The second was a facebook entry and photo by Rita Gualtieri, a local friend, who showed me a Gingko Biloba in Lucca’s botanical gardens in the fullness of its autumn colouring:


She then posted a picture of a Gingko Biloba in Villa Ada gardens, Bagni di Lucca. It did look so sorry for itself in the abandoned grounds of what used to be the English Florentine consul’s summer residence.

The whole area seemed so neglected: like a gorgeous nymph left alone in a forest where no-one could find her and gaze upon her infinite beauty.


The ginkgo biloba is a living fossil of a tree and dates back 250 million years to the Permian era. After the atom bomb was dropped on Hiroshima, the only living things found to survive were six Ginkgo trees!

The only other Gingko tree I can remember seeing in this part of the world is in the botanical gardens of Lucca but there’s also one in another tristfully neglected spot – the garden of the Duke of Lucca’s summer villa just above the terme. (see my post at https://longoio.wordpress.com/2013/08/13/atishoo-atishoo-we-all-fall-down/ ).  The seeds of the fruit are esteemed in Chinese cuisine – that is, if you can bear to collect them since their smell has been described as half way between very rancid butter and vomit.

Today, walking through the gardens that once had held happier memories but now were falling apart as we all must do in our short lives, I experienced a transcendentally beautiful afternoon with a cloudless sky and a sun promising humanity that it would never let us down even in the coldest of winters.

I even met some friends who showed me precisely the Gingko Biloba so badly battered in last year’s February storms. The tree had been shed of all its fantail leaves by the strong winds of recent days. Scattered among the already dark brown and withered leaves of the other trees they shone a bright gold like nature’s own coinage among the dimming ground.

I was truly experiencing apricity and quite overjoyed about it.

With the bamboos, China’s very special Gingko tree,  and the steps that seemed to lead to a temple I felt I was back in the east. I half expected a Panda to appear in the trance-like state I had entered.
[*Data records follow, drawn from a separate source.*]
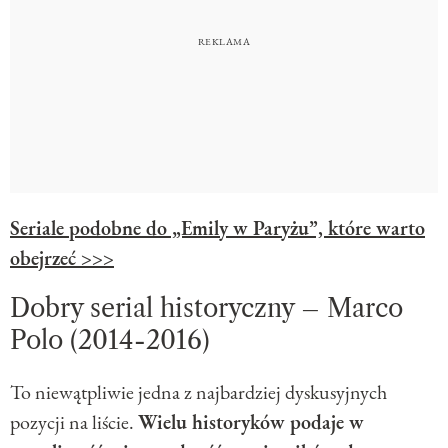
Seriale podobne do „Emily w Paryżu”, które warto
obejrzeć >>>
Dobry serial historyczny – Marco
Polo (2014-2016)
To niewątpliwie jedna z najbardziej dyskusyjnych
pozycji na liście.
Wielu historyków podaje w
Thankyou Stephen and Rita. Even through the ether, you helped me open my heart to the beauty of this earth at a time when all nature seems to close up on us.


4 thoughts on “Apricity Combines with Chinoiserie in Villa Ada

  1. I love Ghingko Biloba trees. There is a lovely specimen in Via Elisa in Lucca. There was a fabulous one beside the road at Porta Elisa, but it was recently removed to make way for the double roundabout. It is such a pity to see Villa Ads empty.

    • A visit to Villa Ada and its garden does give one a considerable tinge of melancholy. I’m glad to say that the Gingko that was removed at Porta Elisa has been transplanted to the Sant’Anna area of Lucca near the bus-stop on Via De Gasperi.